§ **What you should do**
For this exercise, reproduce the records exactly as they stand and do not carry any images over.

§ **Data extract**
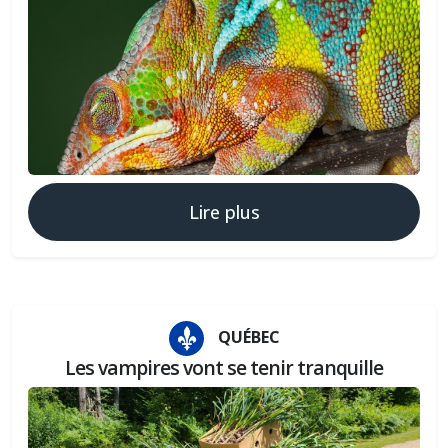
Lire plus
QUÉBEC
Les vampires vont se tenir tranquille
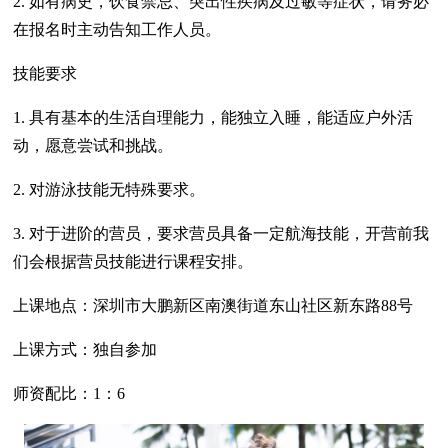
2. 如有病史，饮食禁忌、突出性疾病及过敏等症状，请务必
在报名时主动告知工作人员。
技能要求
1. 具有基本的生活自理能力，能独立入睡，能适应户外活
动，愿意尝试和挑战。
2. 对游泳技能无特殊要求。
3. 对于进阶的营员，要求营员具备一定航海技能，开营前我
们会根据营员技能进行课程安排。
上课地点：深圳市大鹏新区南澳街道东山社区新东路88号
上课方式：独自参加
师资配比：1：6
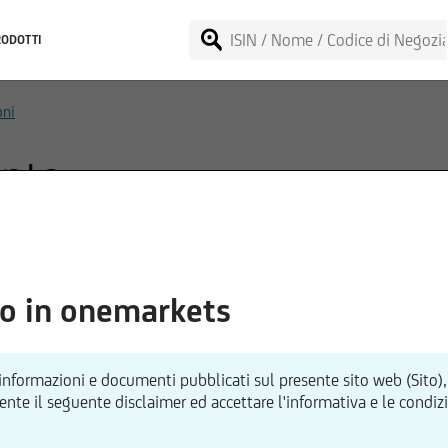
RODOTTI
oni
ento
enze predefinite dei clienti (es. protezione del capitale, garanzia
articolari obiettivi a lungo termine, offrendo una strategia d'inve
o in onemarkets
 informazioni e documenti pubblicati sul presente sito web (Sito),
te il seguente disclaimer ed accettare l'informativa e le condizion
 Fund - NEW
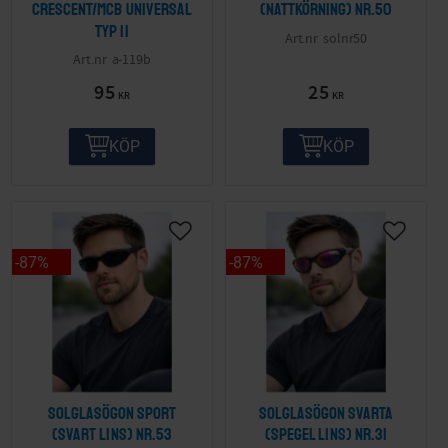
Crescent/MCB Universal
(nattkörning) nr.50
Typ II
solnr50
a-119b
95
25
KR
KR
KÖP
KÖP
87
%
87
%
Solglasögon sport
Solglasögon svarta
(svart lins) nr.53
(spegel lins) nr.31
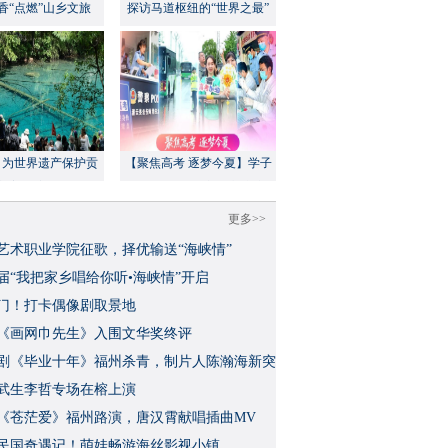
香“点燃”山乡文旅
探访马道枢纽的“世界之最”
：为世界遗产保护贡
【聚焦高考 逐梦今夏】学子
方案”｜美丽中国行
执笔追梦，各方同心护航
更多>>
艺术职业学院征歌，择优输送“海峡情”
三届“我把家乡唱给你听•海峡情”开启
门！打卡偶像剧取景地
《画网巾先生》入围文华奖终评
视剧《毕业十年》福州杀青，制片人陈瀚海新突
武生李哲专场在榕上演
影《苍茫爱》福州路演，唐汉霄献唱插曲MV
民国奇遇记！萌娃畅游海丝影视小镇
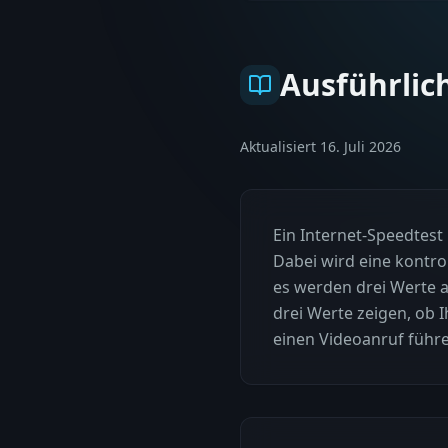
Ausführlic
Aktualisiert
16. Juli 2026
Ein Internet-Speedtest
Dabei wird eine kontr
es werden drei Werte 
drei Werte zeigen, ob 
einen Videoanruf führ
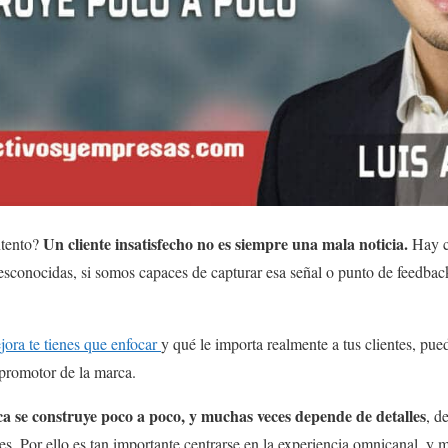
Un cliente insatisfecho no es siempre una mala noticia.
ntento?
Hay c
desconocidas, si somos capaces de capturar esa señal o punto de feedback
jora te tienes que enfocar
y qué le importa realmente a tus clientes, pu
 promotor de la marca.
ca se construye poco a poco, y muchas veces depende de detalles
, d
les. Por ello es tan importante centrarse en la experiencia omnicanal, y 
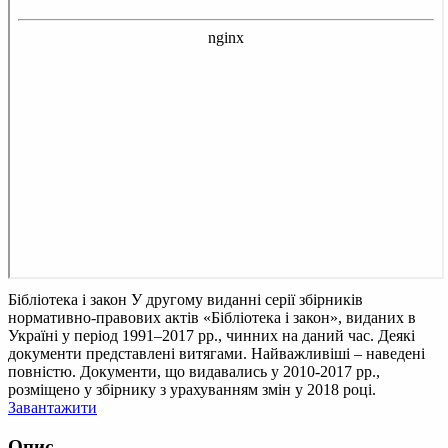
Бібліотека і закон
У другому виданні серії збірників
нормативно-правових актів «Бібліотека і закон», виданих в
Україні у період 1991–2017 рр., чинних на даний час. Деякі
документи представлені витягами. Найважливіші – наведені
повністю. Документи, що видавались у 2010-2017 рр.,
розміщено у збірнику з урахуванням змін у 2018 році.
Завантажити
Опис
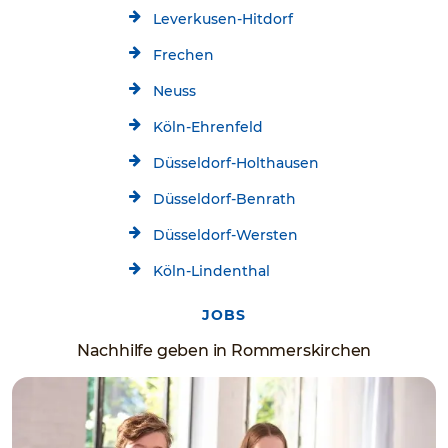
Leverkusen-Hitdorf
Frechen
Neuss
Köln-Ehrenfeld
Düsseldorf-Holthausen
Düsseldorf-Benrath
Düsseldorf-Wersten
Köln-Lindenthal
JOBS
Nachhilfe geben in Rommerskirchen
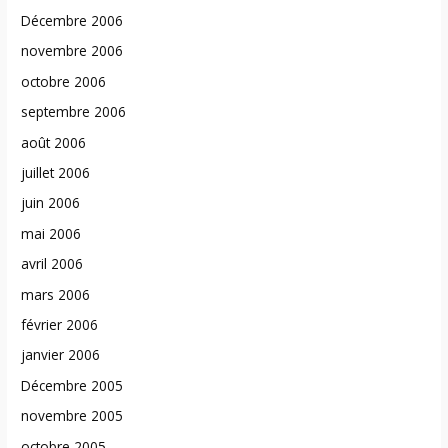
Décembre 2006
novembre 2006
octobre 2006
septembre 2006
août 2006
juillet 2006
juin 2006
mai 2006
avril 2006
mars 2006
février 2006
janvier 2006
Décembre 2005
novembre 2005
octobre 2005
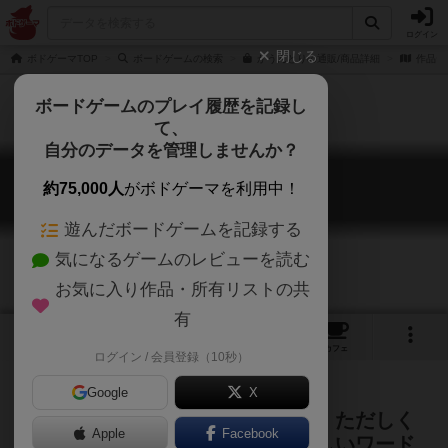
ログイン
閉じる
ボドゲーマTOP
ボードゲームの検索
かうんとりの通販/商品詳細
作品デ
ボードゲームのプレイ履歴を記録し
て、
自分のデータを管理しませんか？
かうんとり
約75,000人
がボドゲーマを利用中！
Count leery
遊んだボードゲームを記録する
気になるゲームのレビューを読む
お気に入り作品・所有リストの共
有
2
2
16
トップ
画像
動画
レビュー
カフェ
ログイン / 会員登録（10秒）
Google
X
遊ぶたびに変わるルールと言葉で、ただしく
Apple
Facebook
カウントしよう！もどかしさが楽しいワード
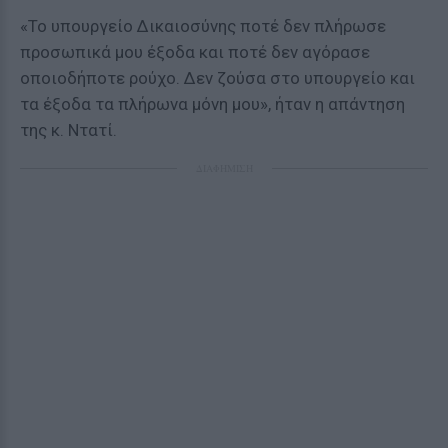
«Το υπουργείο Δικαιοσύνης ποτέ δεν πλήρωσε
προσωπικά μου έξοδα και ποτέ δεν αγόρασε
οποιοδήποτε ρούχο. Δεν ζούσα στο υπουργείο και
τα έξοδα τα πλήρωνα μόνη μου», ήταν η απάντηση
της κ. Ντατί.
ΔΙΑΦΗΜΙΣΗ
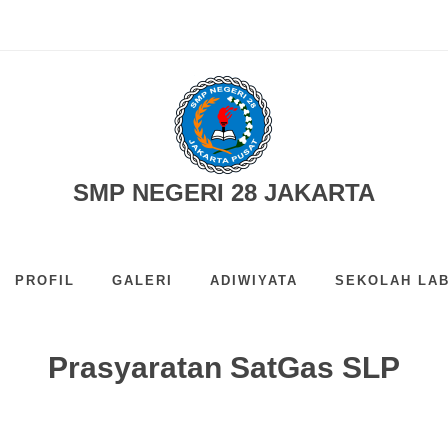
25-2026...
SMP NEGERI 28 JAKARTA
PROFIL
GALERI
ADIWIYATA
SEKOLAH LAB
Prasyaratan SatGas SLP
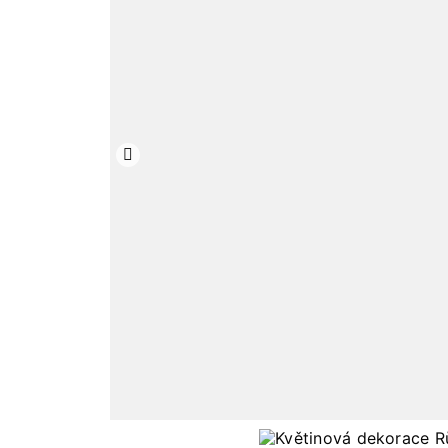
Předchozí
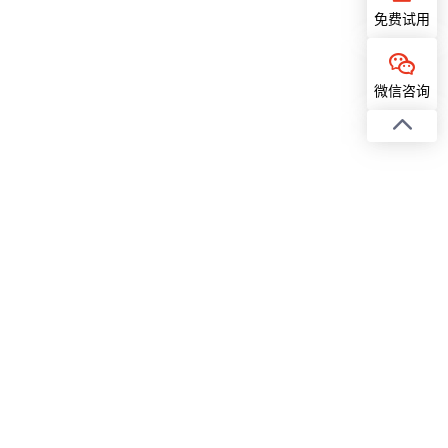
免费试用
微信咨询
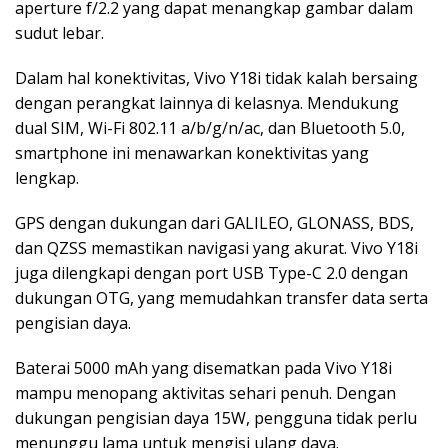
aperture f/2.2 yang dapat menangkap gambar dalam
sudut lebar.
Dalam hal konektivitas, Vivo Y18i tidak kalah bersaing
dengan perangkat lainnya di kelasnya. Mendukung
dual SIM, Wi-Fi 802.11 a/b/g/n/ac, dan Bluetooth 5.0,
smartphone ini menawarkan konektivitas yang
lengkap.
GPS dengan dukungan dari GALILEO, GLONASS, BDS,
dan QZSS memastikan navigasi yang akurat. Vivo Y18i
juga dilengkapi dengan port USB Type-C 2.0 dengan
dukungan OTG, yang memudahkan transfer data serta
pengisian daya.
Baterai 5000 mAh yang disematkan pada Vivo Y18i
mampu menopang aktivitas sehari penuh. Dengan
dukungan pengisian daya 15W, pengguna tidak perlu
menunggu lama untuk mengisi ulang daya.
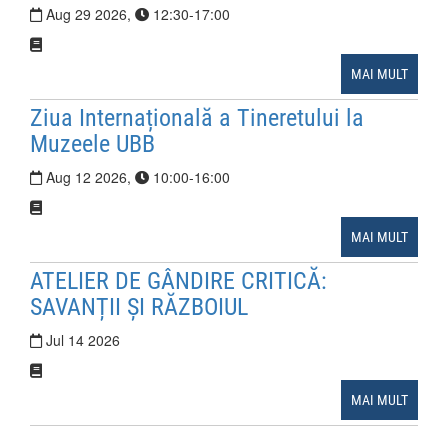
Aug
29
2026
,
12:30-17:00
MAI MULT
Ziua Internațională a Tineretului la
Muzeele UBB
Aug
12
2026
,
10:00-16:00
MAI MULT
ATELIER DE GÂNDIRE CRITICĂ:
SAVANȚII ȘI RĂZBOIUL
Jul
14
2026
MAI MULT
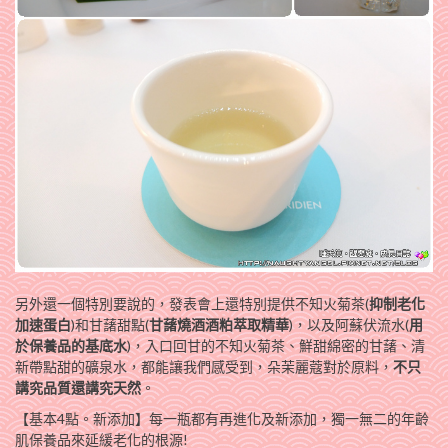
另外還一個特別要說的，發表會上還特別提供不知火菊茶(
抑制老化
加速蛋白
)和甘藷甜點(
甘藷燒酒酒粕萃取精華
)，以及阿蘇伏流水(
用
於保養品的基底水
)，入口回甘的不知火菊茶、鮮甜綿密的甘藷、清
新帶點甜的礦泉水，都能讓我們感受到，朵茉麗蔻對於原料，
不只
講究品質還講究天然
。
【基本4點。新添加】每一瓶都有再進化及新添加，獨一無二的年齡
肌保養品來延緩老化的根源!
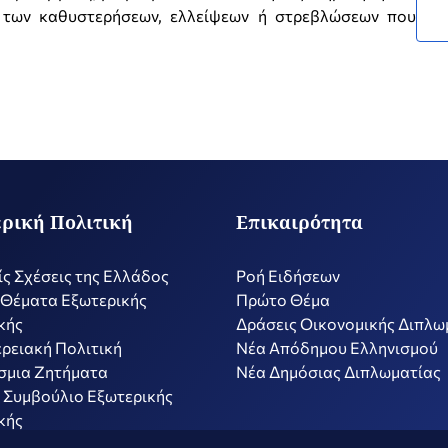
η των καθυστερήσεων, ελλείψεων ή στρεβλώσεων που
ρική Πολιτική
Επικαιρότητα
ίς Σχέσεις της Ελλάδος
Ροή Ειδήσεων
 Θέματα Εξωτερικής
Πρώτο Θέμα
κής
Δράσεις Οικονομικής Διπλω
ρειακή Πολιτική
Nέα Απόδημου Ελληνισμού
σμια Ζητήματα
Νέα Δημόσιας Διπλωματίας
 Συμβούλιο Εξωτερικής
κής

§ **Expected answer**
Lire plus
QUÉBEC
Les vampires vont se tenir tranquille
2. 如有病史，饮食禁忌、突出性疾病及过敏等症状，请务必
在报名时主动告知工作人员。
技能要求
1. 具有基本的生活自理能力，能独立入睡，能适应户外活
动，愿意尝试和挑战。
2. 对游泳技能无特殊要求。
3. 对于进阶的营员，要求营员具备一定航海技能，开营前我
们会根据营员技能进行课程安排。
上课地点：深圳市大鹏新区南澳街道东山社区新东路88号
上课方式：独自参加
师资配比：1：6
RODOTTI
oni
ento
enze predefinite dei clienti (es. protezione del capitale, garanzia
articolari obiettivi a lungo termine, offrendo una strategia d'inve
o in onemarkets
 informazioni e documenti pubblicati sul presente sito web (Sito),
te il seguente disclaimer ed accettare l'informativa e le condizion
 Fund - NEW
Crescent/MCB Universal
(nattkörning) nr.50
Typ II
solnr50
a-119b
95
25
KR
KR
KÖP
KÖP
87
%
87
%
Solglasögon sport
Solglasögon svarta
(svart lins) nr.53
(spegel lins) nr.31
香“点燃”山乡文旅
探访马道枢纽的“世界之最”
：为世界遗产保护贡
【聚焦高考 逐梦今夏】学子
方案”｜美丽中国行
执笔追梦，各方同心护航
更多>>
艺术职业学院征歌，择优输送“海峡情”
三届“我把家乡唱给你听•海峡情”开启
门！打卡偶像剧取景地
《画网巾先生》入围文华奖终评
视剧《毕业十年》福州杀青，制片人陈瀚海新突
武生李哲专场在榕上演
影《苍茫爱》福州路演，唐汉霄献唱插曲MV
民国奇遇记！萌娃畅游海丝影视小镇
Ausführlic
Aktualisiert
16. Juli 2026
Ein Internet-Speedtest
Dabei wird eine kontr
es werden drei Werte 
drei Werte zeigen, ob 
einen Videoanruf führ
Un cliente insatisfecho no es siempre una mala noticia.
ntento?
Hay c
desconocidas, si somos capaces de capturar esa señal o punto de feedback
jora te tienes que enfocar
y qué le importa realmente a tus clientes, pu
 promotor de la marca.
ca se construye poco a poco, y muchas veces depende de detalles
, d
les. Por ello es tan importante centrarse en la experiencia omnicanal, y 
Бібліотека і закон
У другому виданні серії збірників
нормативно-правових актів «Бібліотека і закон», виданих в
Україні у період 1991–2017 рр., чинних на даний час. Деякі
документи представлені витягами. Найважливіші – наведені
повністю. Документи, що видавались у 2010-2017 рр.,
розміщено у збірнику з урахуванням змін у 2018 році.
Завантажити
Опис
Leverkusen-Hitdorf
Frechen
Neuss
Köln-Ehrenfeld
Düsseldorf-Holthausen
Düsseldorf-Benrath
Düsseldorf-Wersten
Köln-Lindenthal
JOBS
Nachhilfe geben in Rommerskirchen
Décembre 2006
novembre 2006
octobre 2006
septembre 2006
août 2006
juillet 2006
juin 2006
mai 2006
avril 2006
mars 2006
février 2006
janvier 2006
Décembre 2005
novembre 2005
octobre 2005
ログイン
閉じる
ボドゲーマTOP
ボードゲームの検索
かうんとりの通販/商品詳細
作品デ
ボードゲームのプレイ履歴を記録し
て、
自分のデータを管理しませんか？
かうんとり
約75,000人
がボドゲーマを利用中！
Count leery
遊んだボードゲームを記録する
気になるゲームのレビューを読む
お気に入り作品・所有リストの共
有
2
2
16
トップ
画像
動画
レビュー
カフェ
ログイン / 会員登録（10秒）
Google
X
遊ぶたびに変わるルールと言葉で、ただしく
Apple
Facebook
カウントしよう！もどかしさが楽しいワード
«Το υπουργείο Δικαιοσύνης ποτέ δεν πλήρωσε
προσωπικά μου έξοδα και ποτέ δεν αγόρασε
οποιοδήποτε ρούχο. Δεν ζούσα στο υπουργείο και
τα έξοδα τα πλήρωνα μόνη μου», ήταν η απάντηση
της κ. Ντατί.
ΔΙΑΦΗΜΙΣΗ
25-2026...
SMP NEGERI 28 JAKARTA
PROFIL
GALERI
ADIWIYATA
SEKOLAH LAB
Prasyaratan SatGas SLP
Předchozí
免费试用
微信咨询
aperture f/2.2 yang dapat menangkap gambar dalam
sudut lebar.
Dalam hal konektivitas, Vivo Y18i tidak kalah bersaing
dengan perangkat lainnya di kelasnya. Mendukung
dual SIM, Wi-Fi 802.11 a/b/g/n/ac, dan Bluetooth 5.0,
smartphone ini menawarkan konektivitas yang
lengkap.
GPS dengan dukungan dari GALILEO, GLONASS, BDS,
dan QZSS memastikan navigasi yang akurat. Vivo Y18i
juga dilengkapi dengan port USB Type-C 2.0 dengan
dukungan OTG, yang memudahkan transfer data serta
pengisian daya.
Baterai 5000 mAh yang disematkan pada Vivo Y18i
mampu menopang aktivitas sehari penuh. Dengan
dukungan pengisian daya 15W, pengguna tidak perlu
menunggu lama untuk mengisi ulang daya.
Aug
29
2026
,
12:30-17:00
MAI MULT
Ziua Internațională a Tineretului la
Muzeele UBB
Aug
12
2026
,
10:00-16:00
MAI MULT
ATELIER DE GÂNDIRE CRITICĂ:
SAVANȚII ȘI RĂZBOIUL
Jul
14
2026
MAI MULT
另外還一個特別要說的，發表會上還特別提供不知火菊茶(
抑制老化
加速蛋白
)和甘藷甜點(
甘藷燒酒酒粕萃取精華
)，以及阿蘇伏流水(
用
於保養品的基底水
)，入口回甘的不知火菊茶、鮮甜綿密的甘藷、清
新帶點甜的礦泉水，都能讓我們感受到，朵茉麗蔻對於原料，
不只
講究品質還講究天然
。
【基本4點。新添加】每一瓶都有再進化及新添加，獨一無二的年齡
肌保養品來延緩老化的根源!
η των καθυστερήσεων, ελλείψεων ή στρεβλώσεων που
ρική Πολιτική
Επικαιρότητα
ίς Σχέσεις της Ελλάδος
Ροή Ειδήσεων
 Θέματα Εξωτερικής
Πρώτο Θέμα
κής
Δράσεις Οικονομικής Διπλω
ρειακή Πολιτική
Nέα Απόδημου Ελληνισμού
σμια Ζητήματα
Νέα Δημόσιας Διπλωματίας
 Συμβούλιο Εξωτερικής
κής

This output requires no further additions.